Top of GIVEN DATA
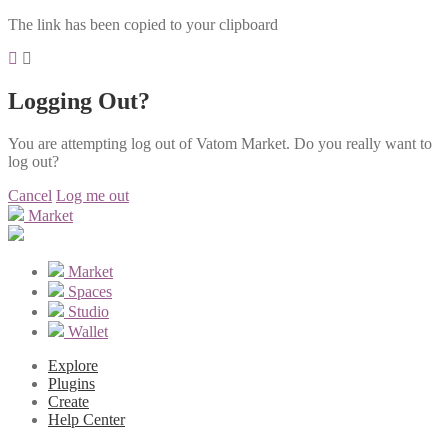
The link has been copied to your clipboard
Logging Out?
You are attempting log out of Vatom Market. Do you really want to
log out?
Cancel
Log me out
Market
Market
Spaces
Studio
Wallet
Explore
Plugins
Create
Help Center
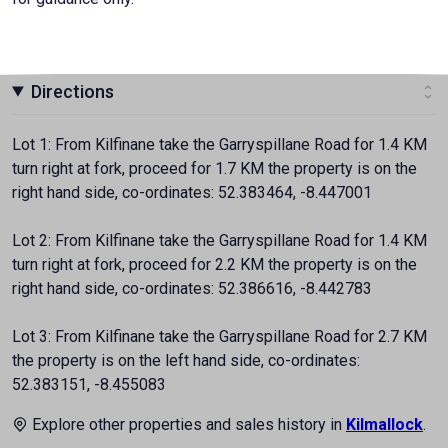
Directions
Lot 1: From Kilfinane take the Garryspillane Road for 1.4 KM
turn right at fork, proceed for 1.7 KM the property is on the
right hand side, co-ordinates: 52.383464, -8.447001
Lot 2: From Kilfinane take the Garryspillane Road for 1.4 KM
turn right at fork, proceed for 2.2 KM the property is on the
right hand side, co-ordinates: 52.386616, -8.442783
Lot 3: From Kilfinane take the Garryspillane Road for 2.7 KM
the property is on the left hand side, co-ordinates:
52.383151, -8.455083
Explore other properties and sales history in
Kilmallock
.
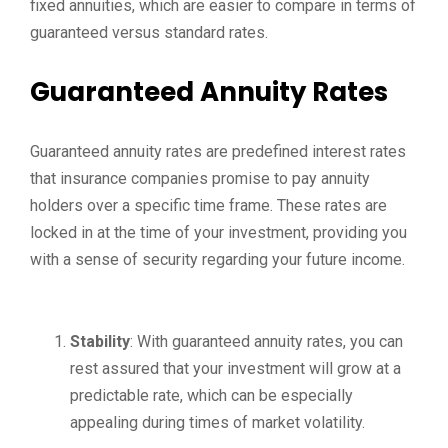
fixed annuities, which are easier to compare in terms of
guaranteed versus standard rates.
Guaranteed Annuity Rates
Guaranteed annuity rates are predefined interest rates
that insurance companies promise to pay annuity
holders over a specific time frame. These rates are
locked in at the time of your investment, providing you
with a sense of security regarding your future income.
Stability
: With guaranteed annuity rates, you can
rest assured that your investment will grow at a
predictable rate, which can be especially
appealing during times of market volatility.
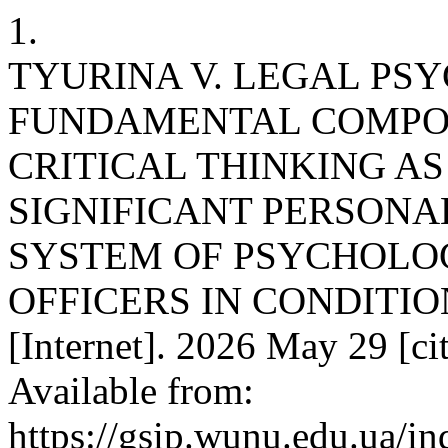
1.
TYURINA V. LEGAL PS
FUNDAMENTAL COMPO
CRITICAL THINKING AS
SIGNIFICANT PERSONAL
SYSTEM OF PSYCHOLOG
OFFICERS IN CONDITION
[Internet]. 2026 May 29 [ci
Available from:
https://gsip.wunu.edu.ua/in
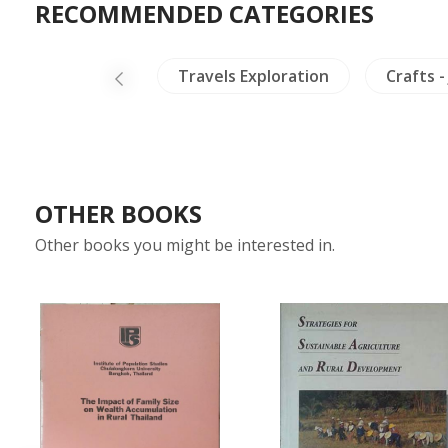
RECOMMENDED CATEGORIES
ealing & Health
Travels Exploration
Crafts -
OTHER BOOKS
Other books you might be interested in.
Bottom of GIVEN DATA
## WORK INSTRUCTIONS
The lines to return are those in the entries above that include "your".

## ANSWER TO THE EXERCISE
The link has been copied to your clipboard
locked in at the time of your investment, providing you
with a sense of security regarding your future income.
rest assured that your investment will grow at a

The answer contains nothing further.